**TASK STATEMENT:** Set down exactly the lines below, starting at the one that contains "You are a GUI agent. The screenshot is 877×2576." and ending at the one that contains "metamask.io (115, 1381)", with both of those lines included and nothing else.

--- ENTRIES PROVIDED Enclosed Below ---

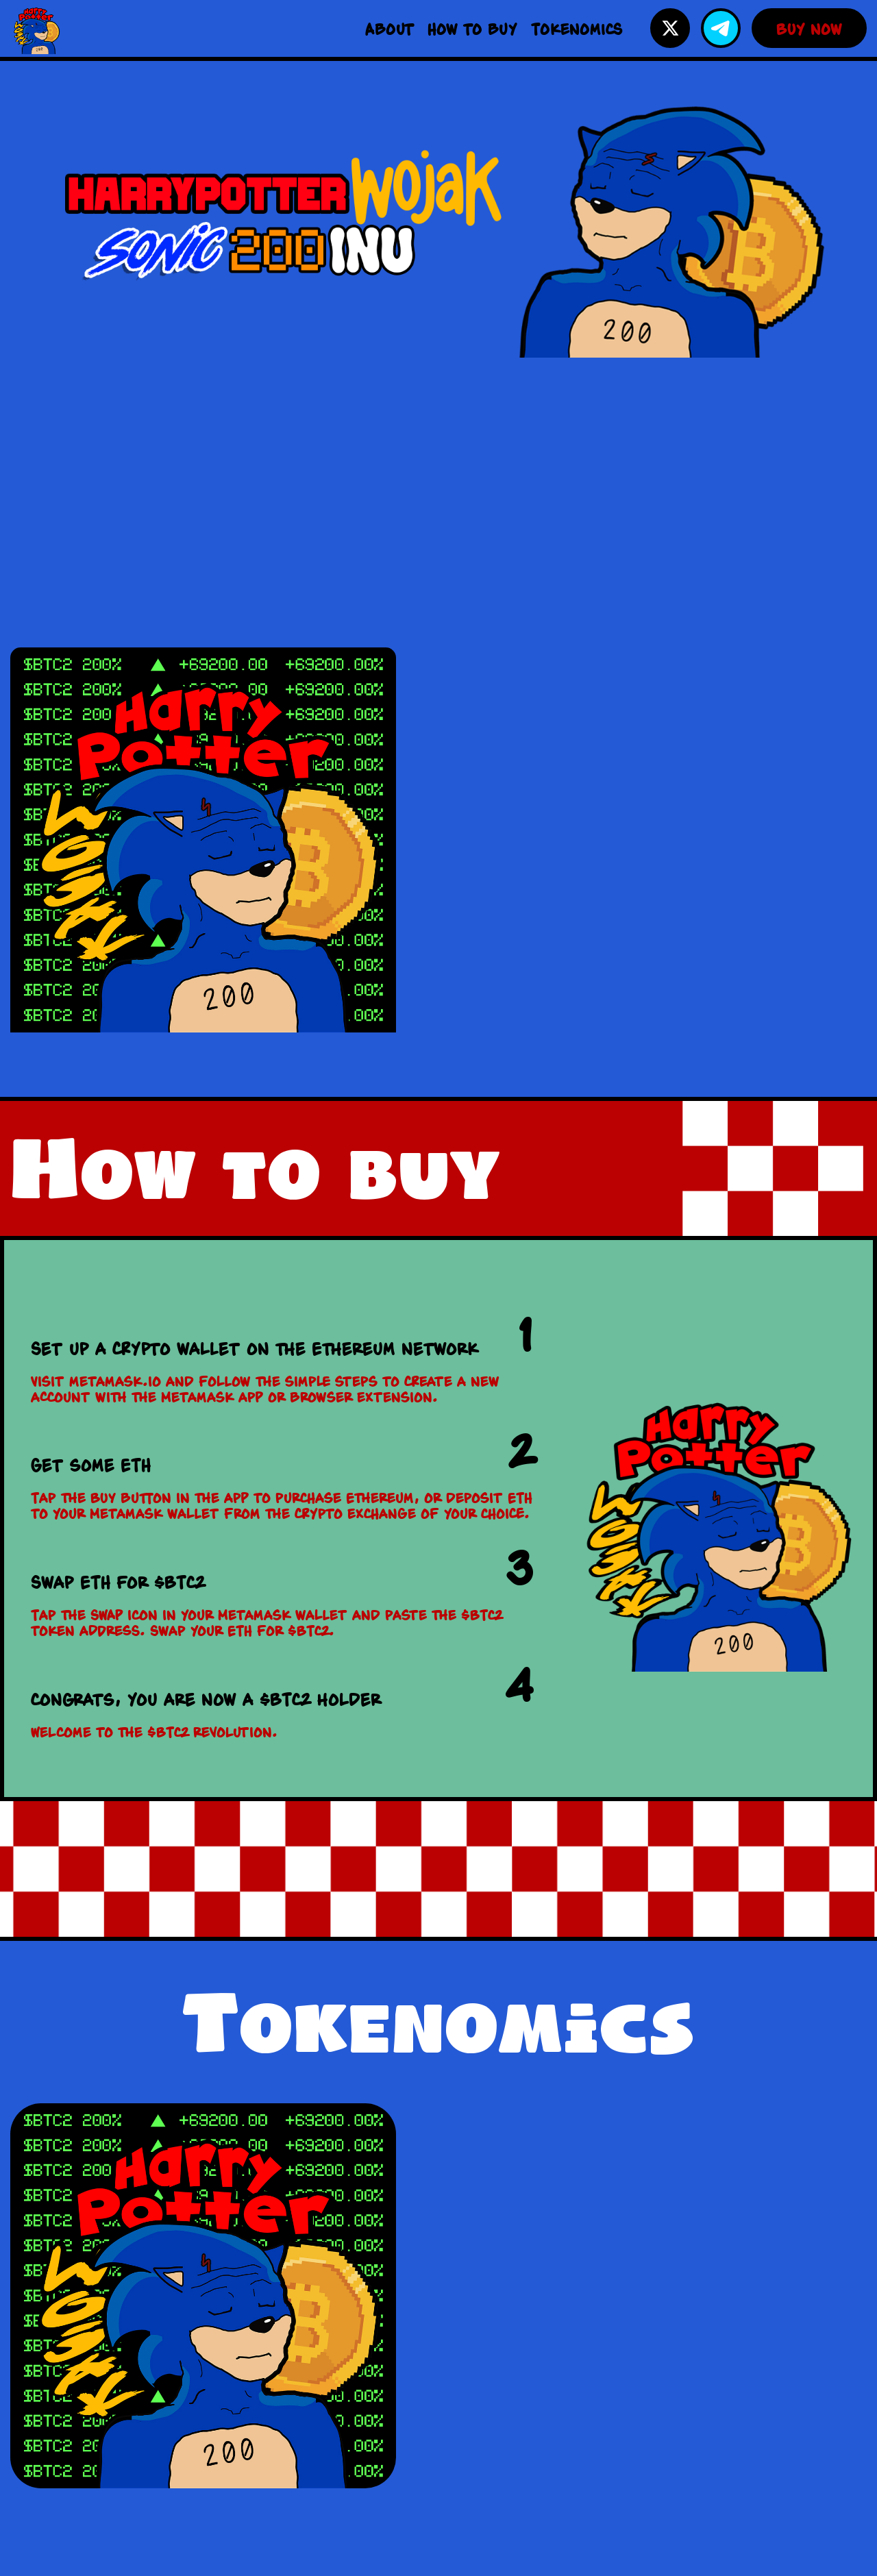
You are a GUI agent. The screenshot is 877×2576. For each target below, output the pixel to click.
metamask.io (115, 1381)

--- End of Enclosed ENTRIES PROVIDED ---
--- ENTRIES PROVIDED Enclosed Below ---

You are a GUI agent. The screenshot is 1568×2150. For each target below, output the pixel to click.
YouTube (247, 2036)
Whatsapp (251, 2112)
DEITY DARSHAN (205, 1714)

--- End of Enclosed ENTRIES PROVIDED ---

**ANSWER FOR THIS EXERCISE:**
You are a GUI agent. The screenshot is 877×2576. For each target below, output the pixel to click.
metamask.io (115, 1381)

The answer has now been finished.